BRISTOL City FC has been accused of stage-managing the crowd at last weekend’s televised FA Cup tie after fans were ordered to remove their “Ultras” flag.
Scarves were left on seats and a YouTube video encouraged fans to wave them in front of the eight million BBC viewers, but the flag – which has been a permanent fixture in the East stand – was banned by officials.
The flag was targeted as the word “Ultras” has links with “far right extremism, racism, fascism and organised hooliganism”, according to the club’s supporters’ liaison officer, David Lloyd.
But fans took to the OTIB online fans’ forum to bemoan the decision, calling on the club to explain itself.
Fans posting under a thread named Je Suis Ultra – a reference to the Je Suis Charlie campaign in support of Charlie Hebdo in France – said the flag had been allowed in the ground for eight years and had even featured in the match-day programme.
The supporters who carry the flag – known as the Ultras – have even been credited with bringing extra atmosphere to the game by City owner Steve Lansdown.
Miles Hendy, from the Supporters’ Club and Trust called the decision “baffling”. He said: “I am grateful that the Ultras bring colour, noise and rhythm and that they give themselves passionately in support of my team.
“They play an essential part in what makes going to see Bristol City worthwhile. Bristol City without the Ultras would be like going to the cinema and watching the movie on a small screen, or going for a meal out and washing your own dishes.
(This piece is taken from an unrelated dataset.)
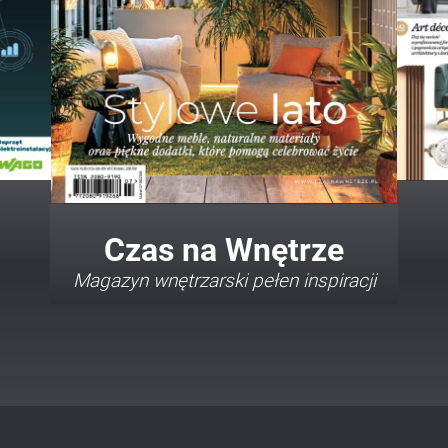
Twój Dom Twój Styl
Porady i inspiracje w najmodniejszych
stylach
“I’m fully behind the club’s efforts to grow its supporter base but will organised scarf waving and hiding our most vocal fans really attract new supporters?”
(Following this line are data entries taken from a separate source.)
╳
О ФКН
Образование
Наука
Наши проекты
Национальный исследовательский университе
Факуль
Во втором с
The flag was hung on the Dolman stand ahead of Sunday’s tie in full view of the cameras, whereas it is usually in the East stand, which is being redeveloped.
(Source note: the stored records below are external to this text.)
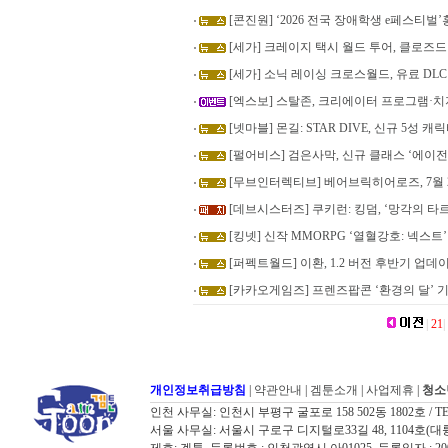
[콘진원] ‘2026 전국 장애학생 e페스티
[세가] 크레이지 택시 월드 투어, 클로즈
[세가] 소닉 레이싱 크로스월드, 유료 DLC 
[엑스보] 스탈존, 크리에이터 프로그램·
[넷마블] 몬길: STAR DIVE, 신규 5성 
[펄어비스] 검은사막, 신규 클래스 ‘에이
[무브인터렉티브] 베어브릭히어로즈, 7월 
[데브시스터즈] 쿠키런: 킹덤, ‘망각의 
[킹넷] 신작 MMORPG ‘열혈강호: 넥스트
[퍼펙트월드] 이환, 1.2 버전 후반기 업데
[카카오게임즈] 프렌즈팝콘 ‘환경의 달’ 
|
21
|
개인정보취급방침
|
약관안내
|
겜툰소개
|
사업제휴
|
청소
인천 사무실: 인천시 부평구 굴포로 158 502동 1802호 / TEL: 032
서울 사무실: 서울시 구로구 디지털로33길 48, 1104호(대륭포스트타워7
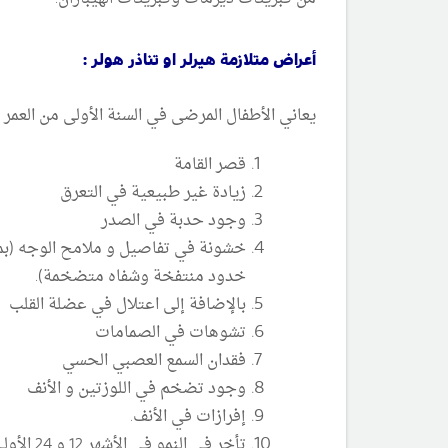
أعراض متلازمة هيرلر او تناذر هولر :
يعاني الأطفال المرضى في السنة الأولى من العمر
قصر القامة
زيادة غير طبيعية في التعرق
وجود حدبة في الصدر
خشونة في تفاصيل و ملامح الوجه (بم
خدود منتفخة وشفاه متضخمة).
بالإضافة إلى اعتلال في عضلة القلب
تشوهات في الصمامات
فقدان السمع العصبي الحسي
وجود تضخم في اللوزتين و الأنف
إفرازات في الأنف.
تأخر في النمو في الأشهر 12 و 24 الأولى من الحياة.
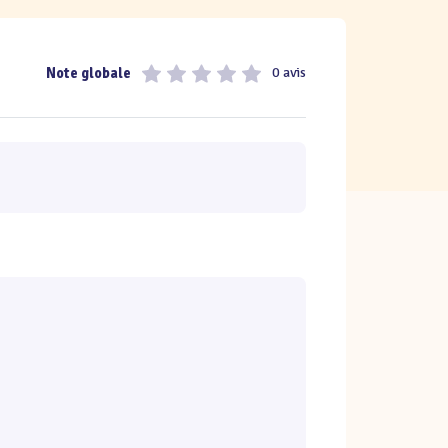
Note globale
0 avis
The fan who hung the flag wrote anonymously that he was ordered to take it down twice and was threatened with confiscation. He demanded an explanation from the club, leading to Mr Lloyd writing him a public letter highlighting the links to European extremist fan groups.
He said: “The association is still there in most people’s minds and is not one we welcome. Flags are welcome, as is vocal and passionate support, but not the word ultras.”
The Bristol Post contacted Bristol City but the club chose not to comment further on the matter.